- Born: 1942 Sainyabuli province, Laos
- Died: 2000 (aged 57–58)
- Occupation: Writer
- Spouse: Douangdeuane Bounyavong
- Family: Sila Viravong (father-in-law)

= Outhine Bounyavong =

Laotian writer (1942–2000)

Outhine Bounyavong (Lao: ອຸທິນ ບຸນຍາວົງ ʻUthin Bunyāvong, 1942–2000) was a Laotian writer, known especially for works of contemporary fiction.

==Life==
Bounyavong was born in 1942 in Xaignabouli Province, he grew up in the capital, Vientiane, where one of his early teachers was Pierre Somchine Nginn, author of the first novel in Lao.

Outhine held a variety of jobs during the 1960s, and began to publish short fictional works in newspapers and magazines. He came to be associated with the group of writers who were the children of Maha Sila Viravong, an important Laotian scholar. Eventually he married one of this group, Duangdeuane Viravong, a prominent author in her own right.

Outhine worked during the Laotian Civil War and, after the Communist victory in 1975, continued to write for the State Publishing House.

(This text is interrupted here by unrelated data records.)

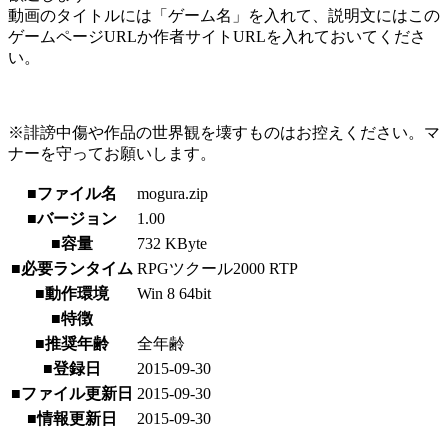
動画のタイトルには「ゲーム名」を入れて、説明文にはこの
ゲームページURLか作者サイトURLを入れておいてくださ
い。
※誹謗中傷や作品の世界観を壊すものはお控えください。マ
ナーを守ってお願いします。
■ファイル名
mogura.zip
■バージョン
1.00
■容量
732 KByte
■必要ランタイム
RPGツクール2000 RTP
■動作環境
Win 8 64bit
■特徴
■推奨年齢
全年齢
■登録日
2015-09-30
■ファイル更新日
2015-09-30
■情報更新日
2015-09-30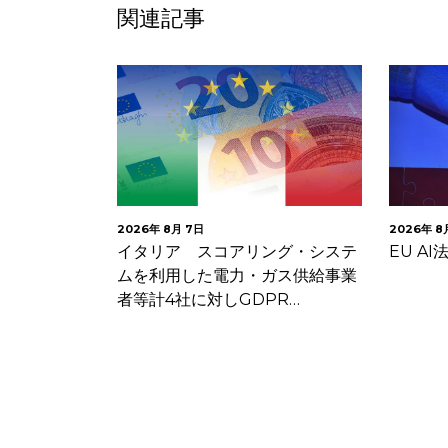
関連記事
2026年 8月 7日
2026年 8
子メールにお
イタリア スコアリング・システ
EU A
クセルに関す
ムを利用した電力・ガス供給事業
者等計4社に対しGDPR…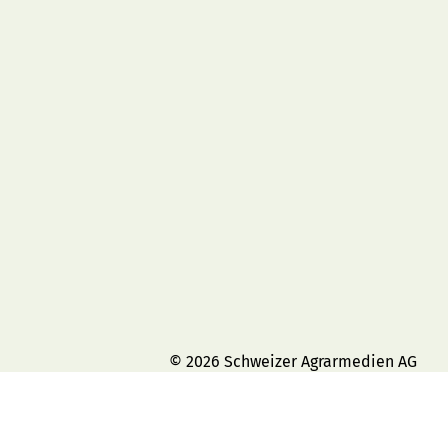
© 2026 Schweizer Agrarmedien AG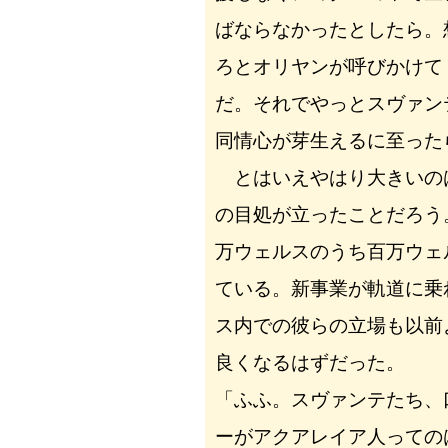
ばならなかったとしたら。
ろとオリヤンが呼びかけて
だ。それでやっとスヴァン
同情心が芽生えるに至った
とはいえやはり大きいの
の目処が立ったことだろう
万ウェルスのうち百万ウェ
ている。新事業が軌道に乗
ス内での彼らの立場も以前
良くなるはずだった。
「ふふ。スヴァンテたち、
ーがアクアレイア人っての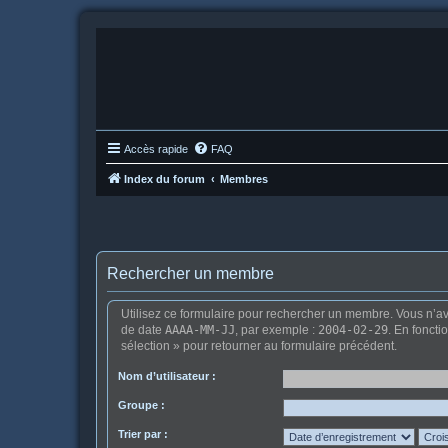
Accès rapide
FAQ
Index du forum
Membres
Rechercher un membre
Utilisez ce formulaire pour rechercher un membre. Vous n’ave
de date
AAAA-MM-JJ
, par exemple :
2004-02-29
. En foncti
sélection » pour retourner au formulaire précédent.
Nom d’utilisateur :
Groupe :
Trier par :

Many of his stories celebrate traditional aspects of Laotian rural life, and at least one collection has been translated into English as Mother's Beloved (ISBN 9789747551044).

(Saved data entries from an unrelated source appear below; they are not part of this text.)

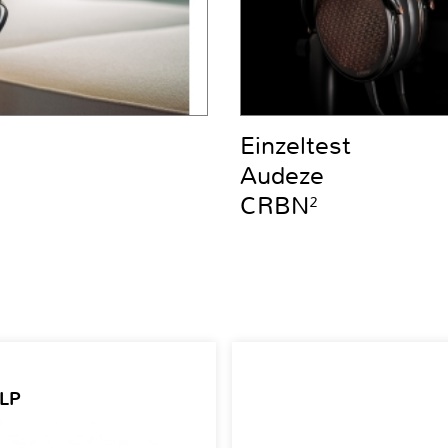
Einzeltest
Audeze
CRBN²
 LP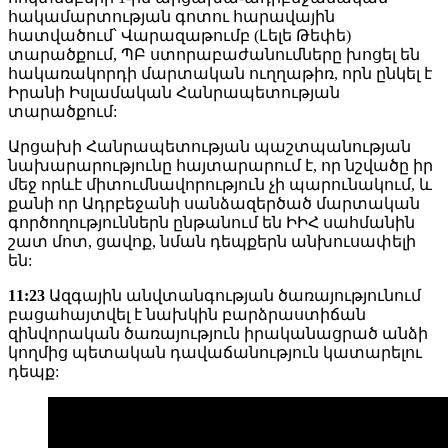
հակամարտության գոտու հարավային
հատվածում՝ Վարազաթումբ (Լելե Թեփե)
տարածքում, ՊԲ ստորաբաժանումները խոցել են
հակառակորդի մարտական ուղղաթիռ, որն ընկել է
Իրանի Իսլամական Հանրապետության
տարածքում:
Արցախի Հանրապետության պաշտպանության
նախարարությունը հայտարարում է, որ նշվածը իր
մեջ որևէ միտումնավորություն չի պարունակում, և
քանի որ Ադրբեջանի սանձազերծած մարտական
գործողություններն ընթանում են ԻԻՀ սահմանին
շատ մոտ, ցավոք, նման դեպքերն անխուսափելի
են:
11:23
Ազգային անվտանգության ծառայությունում
բացահայտվել է նախկին բարձրաստիճան
զինվորական ծառայություն իրականացրած անձի
կողմից պետական դավաճանություն կատարելու
դեպք: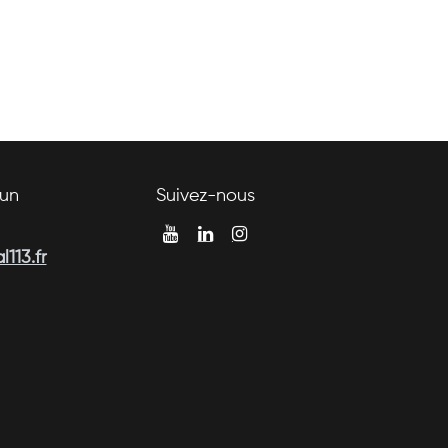
un
Suivez-nous
113.fr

In the 1990s, Outhine worked for the Ministry of Information and Culture, where he created children's fiction.

In 1992 along with his wife, Outhine traveled from Lao to the University of Washington to instructing the Lao language to students. After which Outhine returned to Laos and with his wife they created a printing shop named Phai Nam after the magazine founded by Maha Sila Viravong.